ACTIVITY: Every line below that holds the word "with" counts once; please tally them and give only the total.

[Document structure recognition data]
== Segment start ==

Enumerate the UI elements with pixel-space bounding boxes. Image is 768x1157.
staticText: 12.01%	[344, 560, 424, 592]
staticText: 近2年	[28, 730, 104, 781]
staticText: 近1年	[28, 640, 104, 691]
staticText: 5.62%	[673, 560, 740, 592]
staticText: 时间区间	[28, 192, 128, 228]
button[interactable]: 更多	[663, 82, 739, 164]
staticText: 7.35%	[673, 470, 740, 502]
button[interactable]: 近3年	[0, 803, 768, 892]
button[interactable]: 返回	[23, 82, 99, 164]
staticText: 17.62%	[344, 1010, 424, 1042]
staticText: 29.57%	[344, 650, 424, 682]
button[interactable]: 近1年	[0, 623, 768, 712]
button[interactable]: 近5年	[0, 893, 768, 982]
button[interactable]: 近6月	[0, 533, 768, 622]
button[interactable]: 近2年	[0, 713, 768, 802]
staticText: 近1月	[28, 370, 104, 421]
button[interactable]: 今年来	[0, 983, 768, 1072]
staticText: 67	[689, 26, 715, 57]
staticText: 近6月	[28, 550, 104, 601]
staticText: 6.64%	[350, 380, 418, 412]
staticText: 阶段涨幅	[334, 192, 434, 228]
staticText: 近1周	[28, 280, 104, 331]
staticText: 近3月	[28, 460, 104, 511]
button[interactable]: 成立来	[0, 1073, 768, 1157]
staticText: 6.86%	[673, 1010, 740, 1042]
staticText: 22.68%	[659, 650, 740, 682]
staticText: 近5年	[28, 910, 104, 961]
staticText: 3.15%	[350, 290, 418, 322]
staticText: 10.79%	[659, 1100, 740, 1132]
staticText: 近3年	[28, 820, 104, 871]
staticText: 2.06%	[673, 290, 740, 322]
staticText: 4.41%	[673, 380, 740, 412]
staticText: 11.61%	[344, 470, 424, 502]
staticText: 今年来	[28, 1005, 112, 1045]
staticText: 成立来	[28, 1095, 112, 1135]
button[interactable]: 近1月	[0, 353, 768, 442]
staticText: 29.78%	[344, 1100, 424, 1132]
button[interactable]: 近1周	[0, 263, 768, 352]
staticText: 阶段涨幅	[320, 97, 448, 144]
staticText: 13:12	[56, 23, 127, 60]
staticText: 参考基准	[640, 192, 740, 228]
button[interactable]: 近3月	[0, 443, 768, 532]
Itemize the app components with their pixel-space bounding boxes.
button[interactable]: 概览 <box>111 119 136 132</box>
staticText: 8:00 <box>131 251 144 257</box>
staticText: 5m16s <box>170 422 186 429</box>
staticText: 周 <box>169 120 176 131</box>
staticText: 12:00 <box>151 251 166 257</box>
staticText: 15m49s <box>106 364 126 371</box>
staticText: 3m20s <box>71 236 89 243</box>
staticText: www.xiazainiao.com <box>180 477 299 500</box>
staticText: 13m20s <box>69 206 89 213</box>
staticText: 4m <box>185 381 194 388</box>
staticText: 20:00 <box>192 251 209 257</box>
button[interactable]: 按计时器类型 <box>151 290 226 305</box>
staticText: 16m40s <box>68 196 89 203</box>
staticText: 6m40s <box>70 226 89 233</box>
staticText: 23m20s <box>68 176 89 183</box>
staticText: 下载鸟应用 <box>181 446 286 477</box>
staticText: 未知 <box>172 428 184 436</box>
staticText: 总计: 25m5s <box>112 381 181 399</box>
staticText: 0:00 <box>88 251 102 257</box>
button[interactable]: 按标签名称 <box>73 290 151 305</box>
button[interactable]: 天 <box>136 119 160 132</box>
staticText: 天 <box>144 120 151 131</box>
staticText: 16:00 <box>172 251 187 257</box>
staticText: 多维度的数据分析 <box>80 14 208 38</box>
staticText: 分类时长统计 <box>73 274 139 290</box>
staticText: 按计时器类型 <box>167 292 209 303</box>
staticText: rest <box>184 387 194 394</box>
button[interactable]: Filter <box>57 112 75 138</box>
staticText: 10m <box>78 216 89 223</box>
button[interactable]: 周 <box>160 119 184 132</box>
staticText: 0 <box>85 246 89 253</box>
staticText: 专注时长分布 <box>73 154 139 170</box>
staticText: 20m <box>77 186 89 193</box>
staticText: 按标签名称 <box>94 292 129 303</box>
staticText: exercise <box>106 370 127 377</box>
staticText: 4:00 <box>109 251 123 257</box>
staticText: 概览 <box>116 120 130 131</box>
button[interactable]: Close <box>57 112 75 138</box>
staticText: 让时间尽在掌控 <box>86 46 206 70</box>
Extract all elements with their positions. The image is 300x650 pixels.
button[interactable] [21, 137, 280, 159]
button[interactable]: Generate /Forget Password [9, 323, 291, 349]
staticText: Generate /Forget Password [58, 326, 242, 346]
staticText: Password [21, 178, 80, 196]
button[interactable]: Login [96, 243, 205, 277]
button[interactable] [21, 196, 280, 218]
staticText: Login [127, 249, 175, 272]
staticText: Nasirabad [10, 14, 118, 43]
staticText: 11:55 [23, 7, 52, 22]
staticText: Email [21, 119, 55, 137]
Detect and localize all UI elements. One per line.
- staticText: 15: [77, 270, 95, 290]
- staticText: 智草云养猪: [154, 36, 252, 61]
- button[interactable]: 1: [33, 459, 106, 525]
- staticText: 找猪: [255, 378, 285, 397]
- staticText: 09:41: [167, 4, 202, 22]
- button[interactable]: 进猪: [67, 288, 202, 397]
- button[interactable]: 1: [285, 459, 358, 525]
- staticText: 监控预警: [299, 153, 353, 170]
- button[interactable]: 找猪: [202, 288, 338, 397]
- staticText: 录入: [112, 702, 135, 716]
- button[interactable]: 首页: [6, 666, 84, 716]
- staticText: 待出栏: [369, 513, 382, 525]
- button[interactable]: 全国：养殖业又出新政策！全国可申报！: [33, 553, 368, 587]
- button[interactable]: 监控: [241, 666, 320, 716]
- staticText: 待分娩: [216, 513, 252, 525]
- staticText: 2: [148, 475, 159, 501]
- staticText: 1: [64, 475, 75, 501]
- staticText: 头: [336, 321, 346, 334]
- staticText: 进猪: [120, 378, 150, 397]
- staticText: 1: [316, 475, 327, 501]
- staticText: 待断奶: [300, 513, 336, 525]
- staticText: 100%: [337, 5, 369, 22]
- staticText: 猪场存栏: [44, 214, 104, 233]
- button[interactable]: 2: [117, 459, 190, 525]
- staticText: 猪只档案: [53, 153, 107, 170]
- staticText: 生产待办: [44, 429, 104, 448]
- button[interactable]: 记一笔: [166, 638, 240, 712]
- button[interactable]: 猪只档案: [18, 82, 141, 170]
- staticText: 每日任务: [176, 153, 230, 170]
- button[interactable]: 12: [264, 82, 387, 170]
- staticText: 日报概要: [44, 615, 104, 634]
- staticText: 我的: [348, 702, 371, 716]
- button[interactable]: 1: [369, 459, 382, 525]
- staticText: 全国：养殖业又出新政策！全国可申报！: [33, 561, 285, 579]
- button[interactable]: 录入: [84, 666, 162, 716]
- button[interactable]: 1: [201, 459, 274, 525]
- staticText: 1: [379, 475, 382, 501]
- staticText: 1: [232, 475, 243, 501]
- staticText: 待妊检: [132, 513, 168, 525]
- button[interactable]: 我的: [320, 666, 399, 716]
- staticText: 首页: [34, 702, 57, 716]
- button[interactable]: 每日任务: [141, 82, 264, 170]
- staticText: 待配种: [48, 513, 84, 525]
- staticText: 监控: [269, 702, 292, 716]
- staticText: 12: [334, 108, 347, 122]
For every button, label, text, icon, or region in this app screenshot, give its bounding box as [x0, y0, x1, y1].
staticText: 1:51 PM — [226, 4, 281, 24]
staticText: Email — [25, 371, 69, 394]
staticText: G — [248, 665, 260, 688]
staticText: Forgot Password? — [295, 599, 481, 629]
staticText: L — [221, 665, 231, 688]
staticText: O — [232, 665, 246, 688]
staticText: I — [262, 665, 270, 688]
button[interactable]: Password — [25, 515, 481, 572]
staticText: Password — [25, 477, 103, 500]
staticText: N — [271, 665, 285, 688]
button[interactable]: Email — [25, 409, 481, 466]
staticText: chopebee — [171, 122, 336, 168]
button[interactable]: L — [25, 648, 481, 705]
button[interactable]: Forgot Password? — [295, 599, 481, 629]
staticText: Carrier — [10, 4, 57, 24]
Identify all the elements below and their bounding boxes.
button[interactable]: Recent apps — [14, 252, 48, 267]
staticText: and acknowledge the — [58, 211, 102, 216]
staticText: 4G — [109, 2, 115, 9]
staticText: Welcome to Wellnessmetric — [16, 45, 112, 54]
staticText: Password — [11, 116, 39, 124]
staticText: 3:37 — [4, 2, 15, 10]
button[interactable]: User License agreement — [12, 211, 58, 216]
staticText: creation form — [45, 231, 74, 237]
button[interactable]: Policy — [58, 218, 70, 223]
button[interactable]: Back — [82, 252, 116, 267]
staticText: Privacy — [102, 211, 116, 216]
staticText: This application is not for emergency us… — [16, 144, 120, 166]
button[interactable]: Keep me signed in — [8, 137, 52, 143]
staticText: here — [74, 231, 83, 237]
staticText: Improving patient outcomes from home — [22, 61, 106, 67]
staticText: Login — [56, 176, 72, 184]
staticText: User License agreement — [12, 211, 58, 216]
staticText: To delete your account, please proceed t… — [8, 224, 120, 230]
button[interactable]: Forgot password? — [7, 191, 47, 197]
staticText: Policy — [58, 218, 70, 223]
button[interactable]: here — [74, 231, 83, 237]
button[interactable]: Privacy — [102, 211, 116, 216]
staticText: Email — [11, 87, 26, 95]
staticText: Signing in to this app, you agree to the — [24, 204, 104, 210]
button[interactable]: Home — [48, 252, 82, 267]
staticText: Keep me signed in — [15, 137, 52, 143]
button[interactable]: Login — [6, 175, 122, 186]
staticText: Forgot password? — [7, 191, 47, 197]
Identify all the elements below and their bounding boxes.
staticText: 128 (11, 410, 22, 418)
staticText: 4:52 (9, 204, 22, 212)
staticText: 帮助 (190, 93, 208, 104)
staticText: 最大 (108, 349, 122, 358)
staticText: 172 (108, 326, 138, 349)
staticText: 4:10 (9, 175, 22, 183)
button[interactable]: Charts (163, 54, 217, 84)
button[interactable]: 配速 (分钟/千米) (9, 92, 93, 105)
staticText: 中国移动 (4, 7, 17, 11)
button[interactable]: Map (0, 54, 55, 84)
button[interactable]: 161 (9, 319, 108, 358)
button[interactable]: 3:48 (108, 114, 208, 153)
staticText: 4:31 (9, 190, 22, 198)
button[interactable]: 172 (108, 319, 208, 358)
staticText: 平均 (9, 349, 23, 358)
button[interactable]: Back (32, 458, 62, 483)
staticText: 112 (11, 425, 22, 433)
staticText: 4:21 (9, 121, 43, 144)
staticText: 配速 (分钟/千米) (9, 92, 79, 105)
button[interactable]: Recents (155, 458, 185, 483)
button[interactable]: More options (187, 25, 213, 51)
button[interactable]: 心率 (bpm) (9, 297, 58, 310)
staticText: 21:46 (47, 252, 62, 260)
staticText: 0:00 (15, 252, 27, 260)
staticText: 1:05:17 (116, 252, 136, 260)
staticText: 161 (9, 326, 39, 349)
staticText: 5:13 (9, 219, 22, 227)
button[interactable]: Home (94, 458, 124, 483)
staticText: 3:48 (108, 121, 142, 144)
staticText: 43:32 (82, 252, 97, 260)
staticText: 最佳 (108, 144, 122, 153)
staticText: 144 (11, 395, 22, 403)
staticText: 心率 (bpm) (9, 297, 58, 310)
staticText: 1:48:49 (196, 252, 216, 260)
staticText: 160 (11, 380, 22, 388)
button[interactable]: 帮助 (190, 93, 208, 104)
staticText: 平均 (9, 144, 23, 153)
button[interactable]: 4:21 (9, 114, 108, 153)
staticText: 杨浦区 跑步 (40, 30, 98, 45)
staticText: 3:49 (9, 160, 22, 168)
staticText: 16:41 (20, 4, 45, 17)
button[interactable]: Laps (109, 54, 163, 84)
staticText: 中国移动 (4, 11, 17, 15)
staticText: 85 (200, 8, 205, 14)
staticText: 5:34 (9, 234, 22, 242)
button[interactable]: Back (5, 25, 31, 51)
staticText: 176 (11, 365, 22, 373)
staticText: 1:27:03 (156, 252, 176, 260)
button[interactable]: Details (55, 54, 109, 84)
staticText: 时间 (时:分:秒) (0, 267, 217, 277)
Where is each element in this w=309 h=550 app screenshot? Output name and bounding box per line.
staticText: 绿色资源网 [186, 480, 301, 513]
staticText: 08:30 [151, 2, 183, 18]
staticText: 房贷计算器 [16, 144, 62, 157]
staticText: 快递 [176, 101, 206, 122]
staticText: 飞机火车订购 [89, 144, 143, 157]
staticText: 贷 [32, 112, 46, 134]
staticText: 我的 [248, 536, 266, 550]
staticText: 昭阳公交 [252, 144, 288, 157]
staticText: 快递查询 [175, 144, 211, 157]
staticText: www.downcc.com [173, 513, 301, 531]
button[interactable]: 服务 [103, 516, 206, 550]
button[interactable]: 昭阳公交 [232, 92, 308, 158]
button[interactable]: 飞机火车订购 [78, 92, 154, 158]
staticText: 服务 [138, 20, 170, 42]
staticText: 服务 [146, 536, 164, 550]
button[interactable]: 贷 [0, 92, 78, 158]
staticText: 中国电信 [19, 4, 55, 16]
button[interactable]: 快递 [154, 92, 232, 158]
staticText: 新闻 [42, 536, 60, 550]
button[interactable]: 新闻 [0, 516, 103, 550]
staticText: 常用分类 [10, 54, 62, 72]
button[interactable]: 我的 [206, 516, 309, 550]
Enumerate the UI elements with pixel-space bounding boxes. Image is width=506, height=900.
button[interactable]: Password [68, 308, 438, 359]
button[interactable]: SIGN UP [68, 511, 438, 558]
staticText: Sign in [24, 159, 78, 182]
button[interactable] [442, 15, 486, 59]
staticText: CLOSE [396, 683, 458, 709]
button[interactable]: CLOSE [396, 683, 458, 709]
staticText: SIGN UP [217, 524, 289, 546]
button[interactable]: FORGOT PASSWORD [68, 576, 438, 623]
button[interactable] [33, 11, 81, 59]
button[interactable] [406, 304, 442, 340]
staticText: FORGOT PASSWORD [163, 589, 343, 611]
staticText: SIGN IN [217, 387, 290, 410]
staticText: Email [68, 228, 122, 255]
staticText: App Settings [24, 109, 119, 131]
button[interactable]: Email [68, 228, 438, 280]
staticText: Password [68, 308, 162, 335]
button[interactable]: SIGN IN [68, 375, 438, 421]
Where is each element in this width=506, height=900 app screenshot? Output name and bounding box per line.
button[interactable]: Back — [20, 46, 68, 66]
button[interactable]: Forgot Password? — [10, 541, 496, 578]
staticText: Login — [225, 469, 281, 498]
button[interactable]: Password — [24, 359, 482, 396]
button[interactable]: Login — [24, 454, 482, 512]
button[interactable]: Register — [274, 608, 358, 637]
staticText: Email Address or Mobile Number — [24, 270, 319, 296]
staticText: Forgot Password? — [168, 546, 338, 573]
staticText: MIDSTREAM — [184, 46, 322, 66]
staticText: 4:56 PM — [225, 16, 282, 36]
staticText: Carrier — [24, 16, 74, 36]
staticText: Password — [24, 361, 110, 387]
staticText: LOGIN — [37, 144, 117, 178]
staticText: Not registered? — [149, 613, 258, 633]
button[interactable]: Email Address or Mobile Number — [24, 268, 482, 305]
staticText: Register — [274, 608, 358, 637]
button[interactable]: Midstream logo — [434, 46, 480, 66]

== Segment end ==

ANSWER AREA: 4